STATEMENT OF SAM J. FLICKINGER, CHAIRMAN, INDIAN LAW COMMITTEE, FEDERAL BAR ASSOCIATION

Mr. FLICKINGER. Mr. Chairman, members of the committee, I assume you know about the Federal Bar Association. We have some 13,000 members throughout the United States. Among the larger and more active committees is the Indian law committee, of which I am chairman. It was organized about 8 years ago for the purpose of aiding and to a certain degree protecting the interests of the Indians. In respect to this particular proposed legislation, the Federal Bar Association, Indian Law Committee, at a duly called and held meeting, considered the pending proposal concerning the extension of the life of the Indian Claims Commission, including S. 307, H.R. 537, and H.R. 2536.

It is the view of the Indian Law Committee of the Federal Bar Association that the best interests of the United States and the Indian tribes, bands, and other identifiable groups concerned, would be served by, (1) a simple extension of the life of the Commission for 7 years to April 10, 1974, without other amendments; (2) making an appropriate legislative history in the committee report, but no statutory provision that it is the intent and desire of the Congress that the claims pending before the Indian Claims Commission be judiciously disposed of with reasonable dispatch, and that the Indian Claims Commission, if necessary, amend its rules of practice and exercise all of the usual powers and practice of a judicial tribunal to control its docket and facilitate the proceedings by appropriate sanction, for example, Federal Rules of Civil Procedure 16, 37, 41(b), and 55.

Senator McGOVERN. Mr. Flickinger, in that connection do you really think simply an expression of the wish of Congress that these matters be handled expeditiously would carry enough force to change the present pattern of operation in the Commission?
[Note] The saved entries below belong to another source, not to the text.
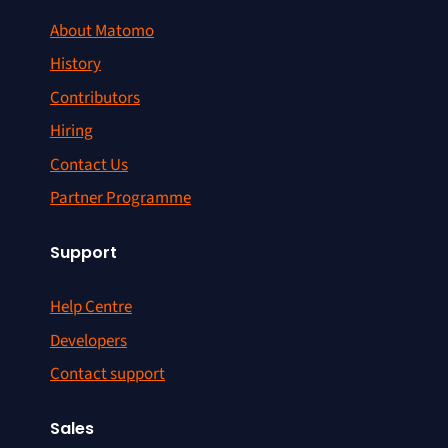
About Matomo
History
Contributors
Hiring
Contact Us
Partner Programme
Support
Help Centre
Developers
Contact support
Sales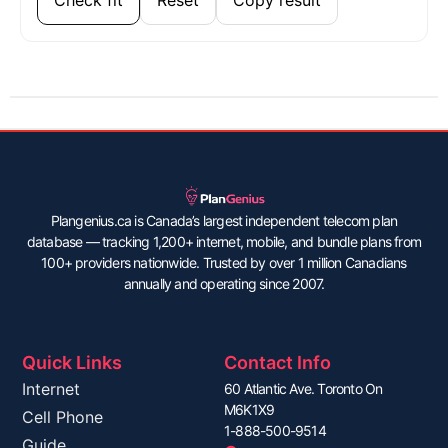
Plangenius.ca is Canada’s largest independent telecom plan
database — tracking 1,200+ internet, mobile, and bundle plans from
100+ providers nationwide. Trusted by over 1 million Canadians
annually and operating since 2007.
Quick Links
Contact Info
Internet
60 Atlantic Ave. Toronto On
M6K1X9
Cell Phone
1-888-500-9514
Guide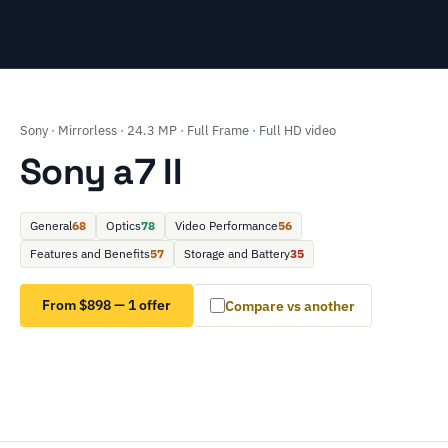
Sony · Mirrorless · 24.3 MP · Full Frame · Full HD video
Sony a7 II
General
68
Optics
78
Video Performance
56
Features and Benefits
57
Storage and Battery
35
From $898 — 1 offer
Compare vs another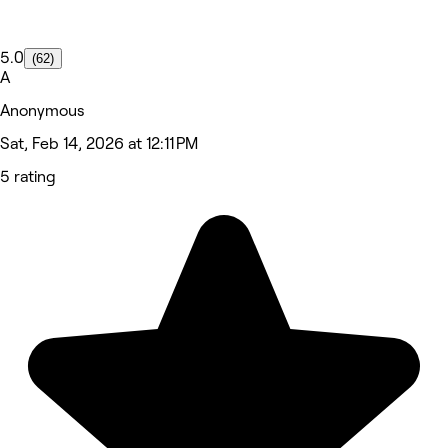
5.0
(62)
A
Anonymous
Sat, Feb 14, 2026 at 12:11 PM
5 rating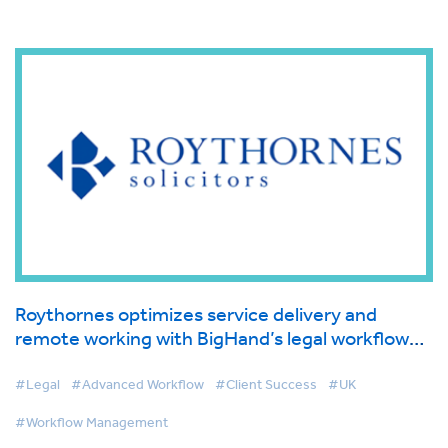
Roythornes optimizes service delivery and
remote working with BigHand’s legal workflow
management solution
#Legal
#Advanced Workflow
#Client Success
#UK
#Workflow Management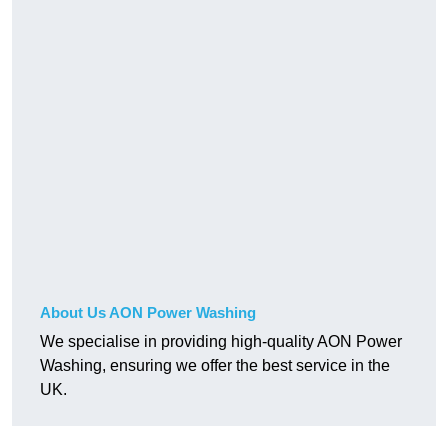
About Us AON Power Washing
We specialise in providing high-quality AON Power
Washing, ensuring we offer the best service in the
UK.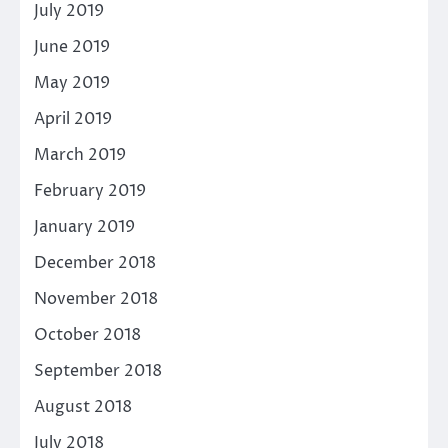
July 2019
June 2019
May 2019
April 2019
March 2019
February 2019
January 2019
December 2018
November 2018
October 2018
September 2018
August 2018
July 2018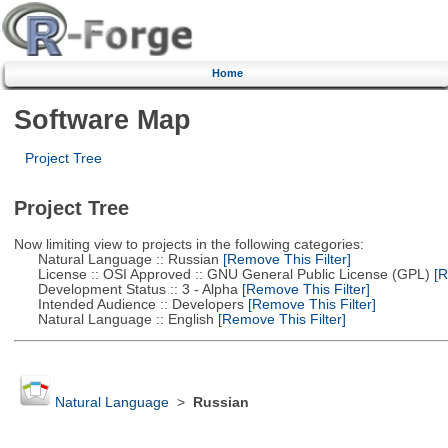
Home
Software Map
Project Tree
Project Tree
Now limiting view to projects in the following categories:
Natural Language :: Russian
[Remove This Filter]
License :: OSI Approved :: GNU General Public License (GPL)
[R
Development Status :: 3 - Alpha
[Remove This Filter]
Intended Audience :: Developers
[Remove This Filter]
Natural Language :: English
[Remove This Filter]
Natural Language
>
Russian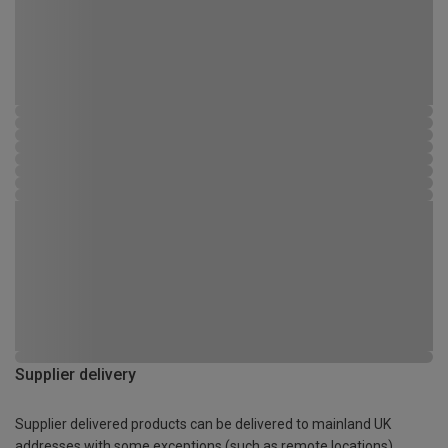
Supplier delivery
Supplier delivered products can be delivered to mainland UK
addresses with some exceptions (such as remote locations)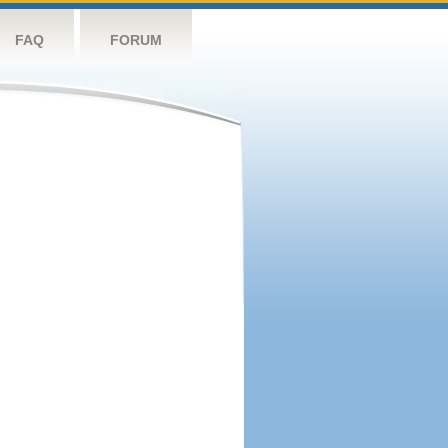
FAQ
FORUM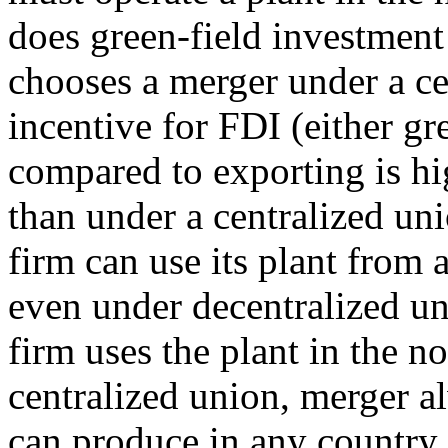
does green-field investment
chooses a merger under a ce
incentive for FDI (either gr
compared to exporting is hi
than under a centralized uni
firm can use its plant from
even under decentralized un
firm uses the plant in the 
centralized union, merger a
can produce in any country,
Mr. FLICKINGER. I think it certainly would be a very definite suggestion, coming from a committee of the Congress-committee setting that forth. I would hate to be in the shoes of any official who failed to pay attention to it.
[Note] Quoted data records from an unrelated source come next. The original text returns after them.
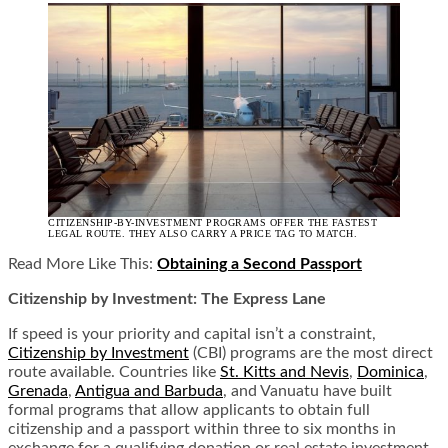
CITIZENSHIP-BY-INVESTMENT PROGRAMS OFFER THE FASTEST
LEGAL ROUTE. THEY ALSO CARRY A PRICE TAG TO MATCH.
Read More Like This:
Obtaining a Second Passport
Citizenship by Investment: The Express Lane
If speed is your priority and capital isn’t a constraint,
Citizenship by Investment
(CBI) programs are the most direct
route available. Countries like
St. Kitts and Nevis
,
Dominica
,
Grenada
,
Antigua and Barbuda
, and Vanuatu have built
formal programs that allow applicants to obtain full
citizenship and a passport within three to six months in
exchange for a qualifying donation or real estate investment.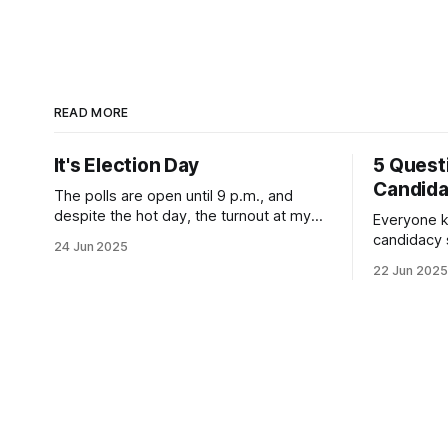
READ MORE
It's Election Day
5 Quest
Candid
The polls are open until 9 p.m., and
despite the hot day, the turnout at my
Everyone k
usually sleepy local polling place this
candidacy
24 Jun 2025
morning was impressive. I hope that if
feelings. 
22 Jun 2025
you can vote in the Democratic primary
mean for B
and haven't done so yet, that you will
those who 
exercise your right
progressiv
scandals? If you’ve been in public
service as 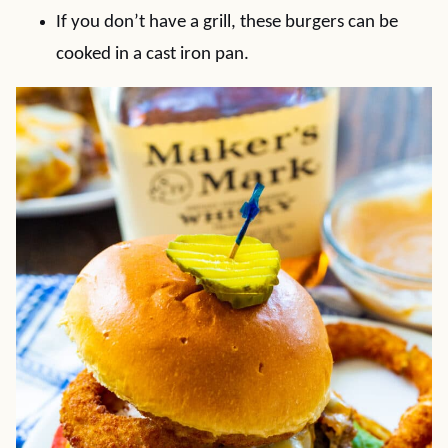
If you don’t have a grill, these burgers can be
cooked in a cast iron pan.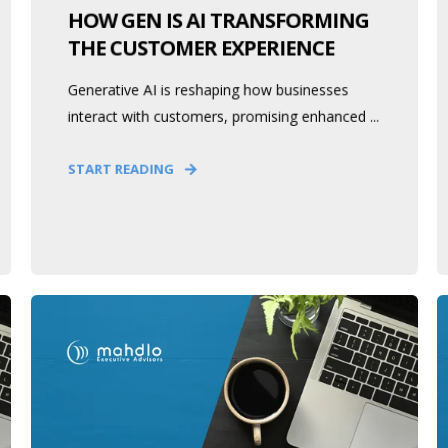
HOW GEN IS AI TRANSFORMING
THE CUSTOMER EXPERIENCE
Generative AI is reshaping how businesses
interact with customers, promising enhanced ...
START READING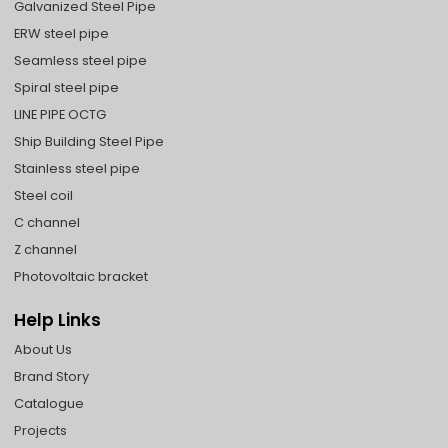
Galvanized Steel Pipe
ERW steel pipe
Seamless steel pipe
Spiral steel pipe
LINE PIPE OCTG
Ship Building Steel Pipe
Stainless steel pipe
Steel coil
C channel
Z channel
Photovoltaic bracket
Help Links
About Us
Brand Story
Catalogue
Projects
It is important that the work of the Commission and the adjudication of the pending claims be completed as soon and as sufficiently and judiciously as practicable, considering the complicated nature of the litigation before the Commission.

For the most efficient and judicial disposition of the work of the Commission, it is important that the Commission retain its most competent staff personnel-for example, legal advisers-and be able to interest other competent persons in employment.
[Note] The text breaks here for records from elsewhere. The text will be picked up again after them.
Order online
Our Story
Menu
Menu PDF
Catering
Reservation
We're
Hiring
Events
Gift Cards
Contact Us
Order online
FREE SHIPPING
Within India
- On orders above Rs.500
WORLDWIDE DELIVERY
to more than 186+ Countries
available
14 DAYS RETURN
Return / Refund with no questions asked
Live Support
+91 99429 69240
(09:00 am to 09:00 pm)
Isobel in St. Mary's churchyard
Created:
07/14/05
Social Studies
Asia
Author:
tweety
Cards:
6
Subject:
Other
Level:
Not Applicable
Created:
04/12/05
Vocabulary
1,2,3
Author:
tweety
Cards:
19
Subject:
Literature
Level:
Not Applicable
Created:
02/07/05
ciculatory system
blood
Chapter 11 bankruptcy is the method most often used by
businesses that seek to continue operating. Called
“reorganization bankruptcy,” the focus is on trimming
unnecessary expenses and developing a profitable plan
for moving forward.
This would permit the Commission to operate with optimum production.

It can be accomplished only if the qualified personnel have some reasonable assurance of tenure in their work. Otherwise, undoubtedly the personnel will continue their search which, as understood, has been begun because of the Commission's short or uncertain tenure, for other suitable employment.

To extend the life of the Commission for only 2 years or less, in the judgment of the Indian Law Committee of the Federal Bar Association, would cause the Commission to limp along with inadequate staff and unsatisfactory productivity.

Senator McGOVERN. În that connection, you know that the legislation proposes a 5-year extension, not a 2-year extension.

Mr. FLICKINGER. Your proposed legislation does. The House, I believe, has a 2-year. And that is the reason-while it does not really belong here before your committee-we took action on both. A reasonable estimate of the time required to dispose of the pending cases, if handled with reasonable dispatch, is 7 years. We accordingly suggest that this additional term be given the Commission.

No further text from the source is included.